But I'm weak, and what's wrong with that?
☾ ☾ ☾ Les poissards & les chats !


Se réveiller était la chose la plus difficile pour Bellamy, à chaque fois qu'il ouvrait les yeux, il découvrait des scènes plutôt spéciales. Pour faire simple, il détestait vraiment se réveiller. Pourquoi ? Parce qu'il en avait marre de voir des inconnus nus dans son appartement, il en avait marre de trouver du vomis partout sur le sol ou des préservatifs usagés. Mais il en avait encore plus marre de ne pas se souvenir de ce qu'il avait fait la veille. Voilà la raison pour laquelle, il ne voulait pas dormir la nuit ou qu'il ne voulait plus ouvrir les yeux le matin. Pourquoi il détestait autant entendre son réveil mais il avait une affaire à faire tourner. Il avait des voitures à réparer factures à payer comme tout le monde. Belle se réveilla en sursaut, fixant directement son réveil. Il se souvient ne pas l'avoir mit hier soir parce qu'il voulait profiter un maximum de sa nuit vu qu'il s'était endormi tard. Pourquoi s'était-il endormit tard déjà ? Étrangement Bellamy se souvenait parfaitement de ce qu'il s'était passé hier soir. Il avait peur que ces souvenirs ne soit qu'un rêve alors, il se tourna sur le côté pour vérifier que son partenaire était bien là, à côté de lui. Il avait couché avec Sirrus hier soir, leur relations sexuel étaient rare mais loin d'être inexistante. Le garagiste afficha un petit sourire quand il vit l'état de la chambre. Oui, Bellamy se souvenait parfaitement de ce qu'il s'était passé mais voir sa chambre en désordre l'amusé. Il y avait des vêtements éparpillés un peu partout dans la pièce. Son sourire ne quitta pas son visage alors qu'il se pencha légèrement vers Sirrus pour lui embrasser le coin des lèvres.

« Tu veux que je te prépare le petit-déjeuné avant que je parte au boulot ? »

Sirrus grogna gardant les yeux fermés. Il n'aimait pas se faire réveiller mais en même temps qui aimait ça ? Bellamy se le demandait.. Mais Sirrus n'était pas si réticent que ça vu qu'il approfondit le baiser à la plus grande surprise du garagiste.

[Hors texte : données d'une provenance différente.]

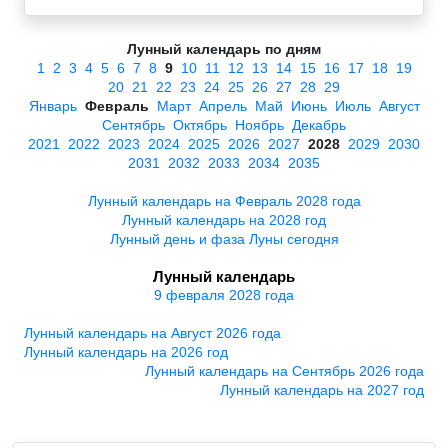
Лунный календарь по дням
1
2
3
4
5
6
7
8
9
10
11
12
13
14
15
16
17
18
19
20
21
22
23
24
25
26
27
28
29
Январь
Февраль
Март
Апрель
Май
Июнь
Июль
Август
Сентябрь
Октябрь
Ноябрь
Декабрь
2021
2022
2023
2024
2025
2026
2027
2028
2029
2030
2031
2032
2033
2034
2035
Лунный календарь на Февраль 2028 года
Лунный календарь на 2028 год
Лунный день и фаза Луны сегодня
Лунный календарь
9 февраля 2028 года
Лунный календарь на Август 2026 года
Лунный календарь на 2026 год
Лунный календарь на Сентябрь 2026 года
Лунный календарь на 2027 год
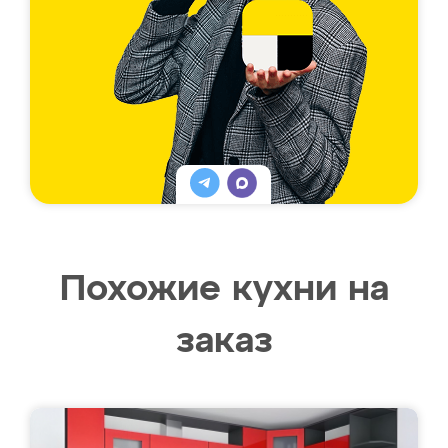
Похожие кухни на
заказ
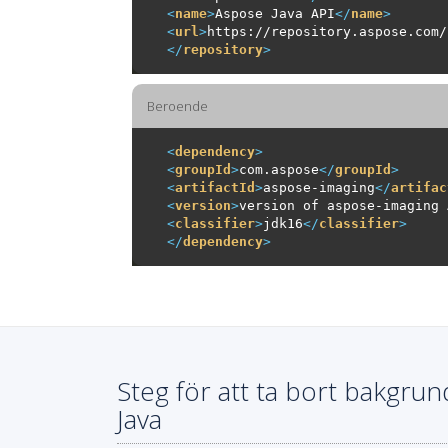
<
name
>
Aspose Java API
</
name
>
<
url
>
https://repository.aspose.com/
</
repository
>
Beroende
<
dependency
>
<
groupId
>
com.aspose
</
groupId
>
<
artifactId
>
aspose-imaging
</
artifac
<
version
>
version of aspose-imaging 
<
classifier
>
jdk16
</
classifier
>
</
dependency
>
Steg för att ta bort bakgrun
Java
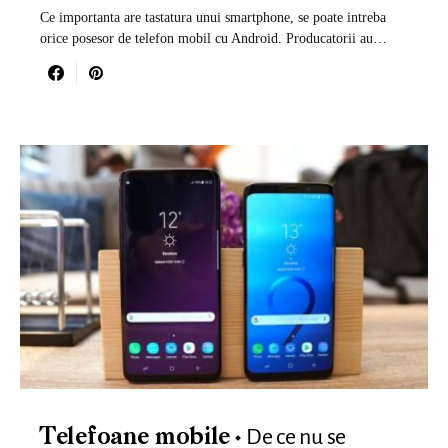
Ce importanta are tastatura unui smartphone, se poate intreba
orice posesor de telefon mobil cu Android. Producatorii au…
De ce nu se
Telefoane mobile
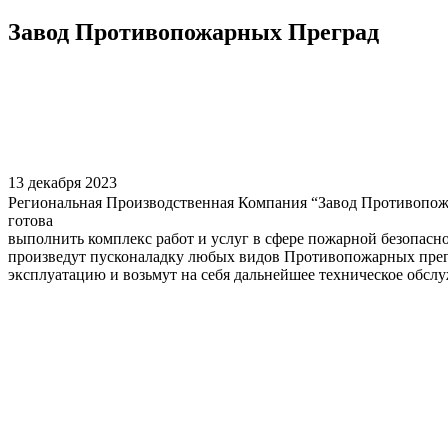
Завод Противопожарных Преград
13 декабря 2023
Региональная Производственная Компания “Завод Противопо
готова
выполнить комплекс работ и услуг в сфере пожарной безопасн
произведут пусконаладку любых видов Противопожарных прегра
эксплуатацию и возьмут на себя дальнейшее техническое обсл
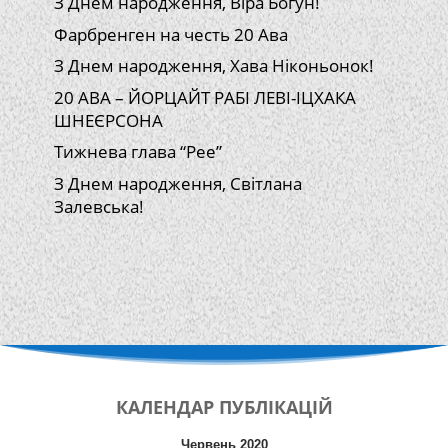
З Днем народження, Віра Богун!
Фарбренген на честь 20 Ава
З Днем народження, Хава Ніконьонок!
20 АВА – ЙОРЦАЙТ РАБІ ЛЕВІ-ІЦХАКА
ШНЕЄРСОНА
Тижнева глава “Рее”
З Днем народження, Світлана
Залевська!
КАЛЕНДАР
ПУБЛІКАЦІЙ
Червень 2020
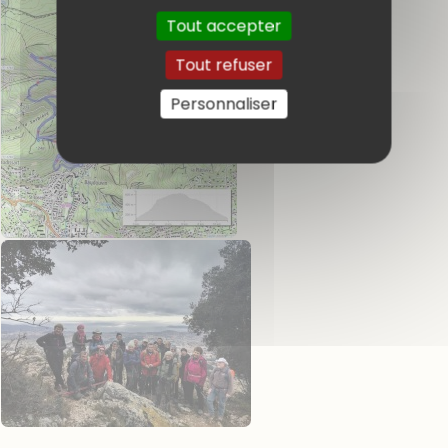
Tout accepter
Tout refuser
Personnaliser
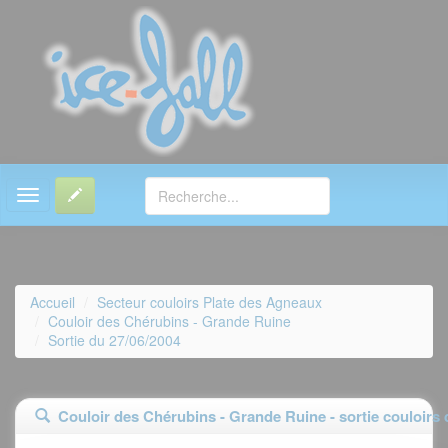
MENU
Accueil
Secteur couloirs Plate des Agneaux
Couloir des Chérubins - Grande Ruine
Sortie du 27/06/2004
Couloir des Chérubins - Grande Ruine - sortie couloirs 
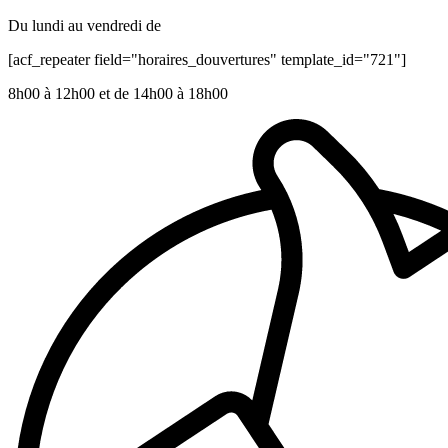
Du lundi au vendredi de
[acf_repeater field="horaires_douvertures" template_id="721"]
8h00 à 12h00 et de 14h00 à 18h00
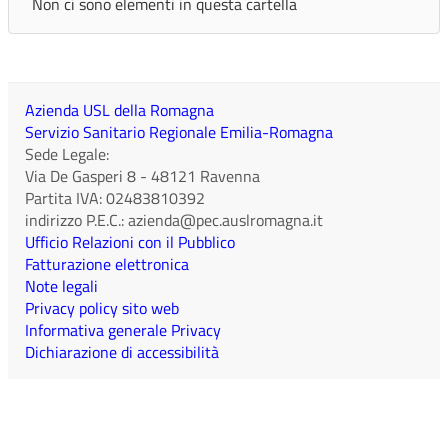
Non ci sono elementi in questa cartella
Azienda USL della Romagna
Servizio Sanitario Regionale Emilia-Romagna
Sede Legale:
Via De Gasperi 8
-
48121
Ravenna
Partita IVA:
02483810392
indirizzo P.E.C.:
azienda@pec.auslromagna.it
Ufficio Relazioni con il Pubblico
Fatturazione elettronica
Note legali
Privacy policy sito web
Informativa generale Privacy
Dichiarazione di accessibilità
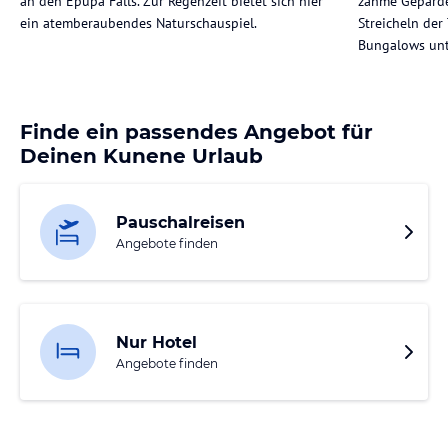
an den Epupa Falls. Zur Regenzeit bietet sich hier
zahme Geparde
ein atemberaubendes Naturschauspiel.
Streicheln de
Bungalows unt
Finde ein passendes Angebot für
Deinen Kunene Urlaub
Pauschalreisen
Angebote finden
Nur Hotel
Angebote finden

« Ça dépend du petit déjeuner. » répond t-il, se tournant un peu pour se retrouver sur le côté. Face à Bellamy.

Un rire s'échappa des lèvres de Bellamy alors qu'il posa délicatement son index sur les lèvres de son partenaire avant de lui faire un petit clin d'oeil.

« La suite sera pour ce soir si tu veux mais le devoir m'appel malheureusement.. »

Il afficha une petite moue avant d'encrer son regard dans celui de son ami. Il pourrait contempler ses iris pendant des heures mais le temps lui était compté, dommage. Bell s'avança alors vers lui pour lui embrasser tendrement le cou avant de se redresser et de s'étirer.

« Tu pars quand tu veux de toute façon, je rangerai mon appartement ce soir. T'inquiète pas pour ça ! Tu pourras juste nourrir Mister Blooper avant de partir ? »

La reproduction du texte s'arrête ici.